Selon lui, la mission première des banques doit être de « soutenir l’économie réelle » Il a fort à faire : les crédits immobiliers se sont envolés à 688 milliards d’euros en 2016, soit 45% du total des prêts bancaires. Les appartements sont achetés dans des quartiers fantômes et restent vides, car ils sont destinés à la spéculation, et les prix s’envolent. Le prix moyen du mètre carré a bondi l’an dernier de 49% à Shenzhen et de 38% à Nankin.
C’est sur le thème « réduire l’endettement sans freiner la croissance » que va se tenir dimanche la session annuelle des 3.000 délégués de l’Assemblée nationale populaire (ANP). Elle sera suivie à l’automne par un évènement encore plus important : le congrès du Parti communiste qui a lieu tous les cinq ans. À cette question très tardivement posée, celui-ci devra tenter d’apporter une réponse. Mais comment effacer tous ces mauvais plis sans en créer d’autres ?
Le parti communiste tire sa légitimité de la prospérité croissante du pays, or celle-ci, pour s’en tenir aux chiffres officiels, est tombée à 6,7% en 2016, le plus faible taux depuis un quart de siècle.

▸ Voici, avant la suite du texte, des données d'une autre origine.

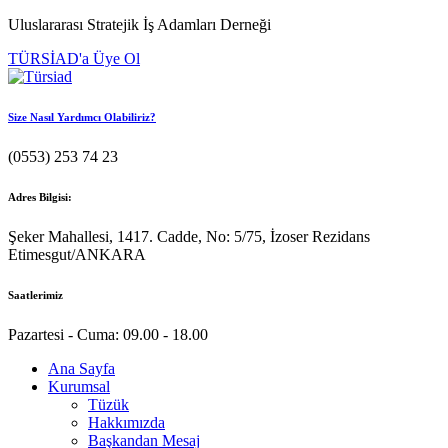
Uluslararası Stratejik İş Adamları Derneği
TÜRSİAD'a Üye Ol
Size Nasıl Yardımcı Olabiliriz?
(0553) 253 74 23
Adres Bilgisi:
Şeker Mahallesi, 1417. Cadde, No: 5/75, İzoser Rezidans
Etimesgut/ANKARA
Saatlerimiz
Pazartesi - Cuma: 09.00 - 18.00
Ana Sayfa
Kurumsal
Tüzük
Hakkımızda
Başkandan Mesaj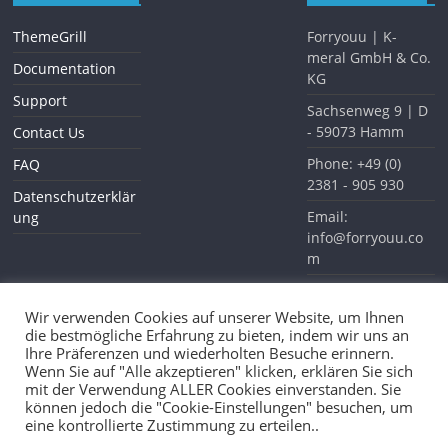
ThemeGrill
Forryouu | K-
meral GmbH & Co.
Documentation
KG
Support
Sachsenweg 9 | D
- 59073 Hamm
Contact Us
Phone: +49 (0)
FAQ
2381 - 905 930
Datenschutzerklär
Email:
ung
info@forryouu.co
m
Website:
www.forryouu.com
Wir verwenden Cookies auf unserer Website, um Ihnen
die bestmögliche Erfahrung zu bieten, indem wir uns an
Ihre Präferenzen und wiederholten Besuche erinnern.
Wenn Sie auf "Alle akzeptieren" klicken, erklären Sie sich
mit der Verwendung ALLER Cookies einverstanden. Sie
können jedoch die "Cookie-Einstellungen" besuchen, um
Waldhaus Möhnesee
eine kontrollierte Zustimmung zu erteilen..
Copyright © 2026
Forryouu
. All rights reserved.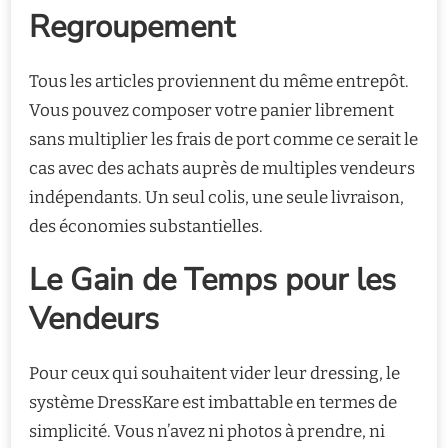
Regroupement
Tous les articles proviennent du même entrepôt.
Vous pouvez composer votre panier librement
sans multiplier les frais de port comme ce serait le
cas avec des achats auprès de multiples vendeurs
indépendants. Un seul colis, une seule livraison,
des économies substantielles.
Le Gain de Temps pour les
Vendeurs
Pour ceux qui souhaitent vider leur dressing, le
système DressKare est imbattable en termes de
simplicité. Vous n’avez ni photos à prendre, ni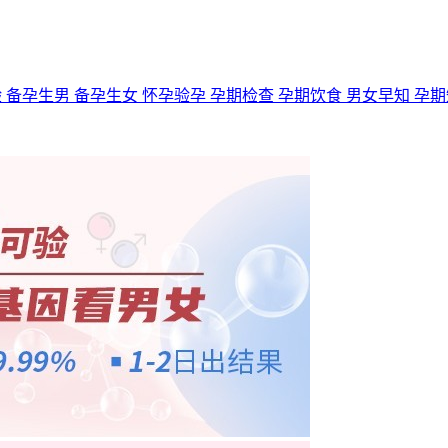
验
备孕生男
备孕生女
怀孕验孕
孕期检查
孕期饮食
男女早知
孕期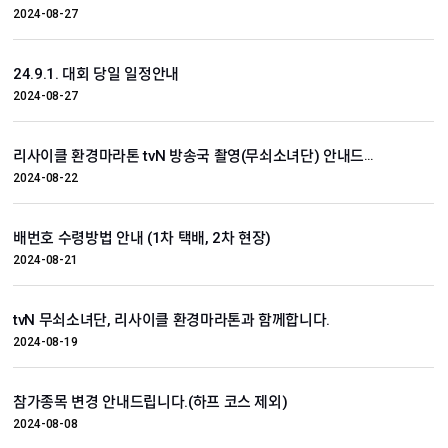
2024-08-27
24.9.1. 대회 당일 일정안내
2024-08-27
리사이클 환경마라톤 tvN 방송국 촬영(무쇠소녀단) 안내드립니다..
2024-08-22
배번호 수령방법 안내 (1차 택배, 2차 현장)
2024-08-21
tvN 무쇠소녀단, 리사이클 환경마라톤과 함께합니다.
2024-08-19
참가종목 변경 안내드립니다.(하프 코스 제외)
2024-08-08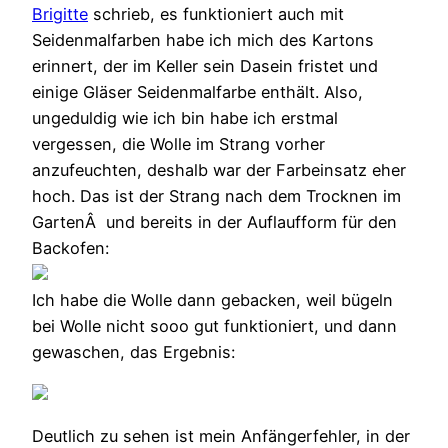
Brigitte
schrieb, es funktioniert auch mit
Seidenmalfarben habe ich mich des Kartons
erinnert, der im Keller sein Dasein fristet und
einige Gläser Seidenmalfarbe enthält. Also,
ungeduldig wie ich bin habe ich erstmal
vergessen, die Wolle im Strang vorher
anzufeuchten, deshalb war der Farbeinsatz eher
hoch. Das ist der Strang nach dem Trocknen im
GartenÂ und bereits in der Auflaufform für den
Backofen:
Ich habe die Wolle dann gebacken, weil bügeln
bei Wolle nicht sooo gut funktioniert, und dann
gewaschen, das Ergebnis:
Deutlich zu sehen ist mein Anfängerfehler, in der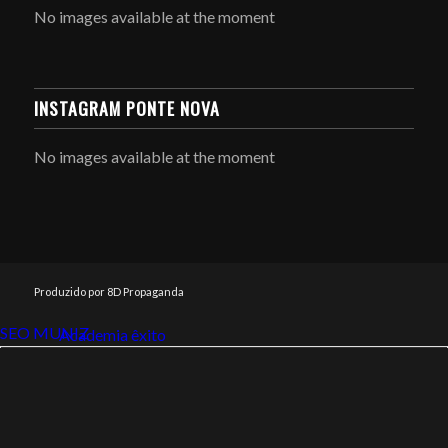
No images available at the moment
INSTAGRAM PONTE NOVA
No images available at the moment
Produzido por 8D Propaganda
SEO MUNIZ
Link112
Academia êxito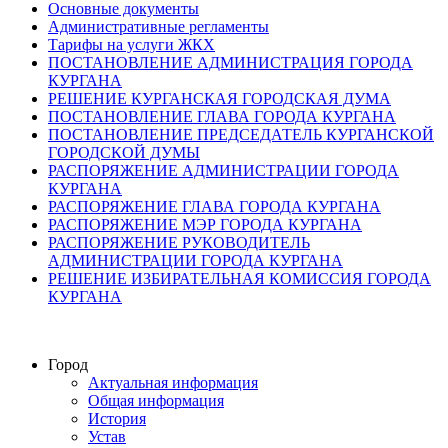
Основные документы
Административные регламенты
Тарифы на услуги ЖКХ
ПОСТАНОВЛЕНИЕ АДМИНИСТРАЦИЯ ГОРОДА
КУРГАНА
РЕШЕНИЕ КУРГАНСКАЯ ГОРОДСКАЯ ДУМА
ПОСТАНОВЛЕНИЕ ГЛАВА ГОРОДА КУРГАНА
ПОСТАНОВЛЕНИЕ ПРЕДСЕДАТЕЛЬ КУРГАНСКОЙ
ГОРОДСКОЙ ДУМЫ
РАСПОРЯЖЕНИЕ АДМИНИСТРАЦИИ ГОРОДА
КУРГАНА
РАСПОРЯЖЕНИЕ ГЛАВА ГОРОДА КУРГАНА
РАСПОРЯЖЕНИЕ МЭР ГОРОДА КУРГАНА
РАСПОРЯЖЕНИЕ РУКОВОДИТЕЛЬ
АДМИНИСТРАЦИИ ГОРОДА КУРГАНА
РЕШЕНИЕ ИЗБИРАТЕЛЬНАЯ КОМИССИЯ ГОРОДА
КУРГАНА
Город
Актуальная информация
Общая информация
История
Устав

L’objectif 2017, qui sera dévoilé dimanche par le premier ministre Li Keqiang, se situera dans la fourchette 6,5%-7% pour ne pas démentir son caractère politique.
Maintenir à bout de bras une économie en favorisant la survie d’activités dépassées, en finançant des programmes massifs d’infrastructures et en maintenant des taux d’intérêt très bas a déjà trop duré. Il en a résulté une bulle spéculative dans les matières premières et l’immobilier dont l’éclatement serait redoutable. Il est maintenant question de diminuer le soutien à court terme et d’accroître la maitrise financière, mais le temps n’est plus où la PBoC faisait la pluie et le beau temps, en raison du développement effréné du shadow banking et des implications des banques publiques dans son financement. Le vieux système témoigne d’une grande inertie, tandis que la dynamique dont est porteur le nouveau n’entraîne qu’une partie de la société, qui plus est sur une mauvaise pente. Là est toute la difficulté.
Faute de parvenir à stabiliser la situation, et en raison d’un nouveau ralentissement de la croissance qui attiserait les tensions sociales et accentuerait les fuites de capitaux à l’étranger, pesant encore davantage sur la valeur d’un yuan déjà à son plus bas depuis huit ans, les conditions d’un affrontement avec l’Amérique de Donald Trump se réunissent. Ce dernier pourrait mettre à exécution ses menaces de taxation massive des importations chinoises. Le gouvernement chinois pourrait de son côté faire vibrer la fibre nationaliste, avec comme théâtre un face à face militaire en mer de Chine méridionale, dans un contexte de forte augmentation des crédits militaires américains.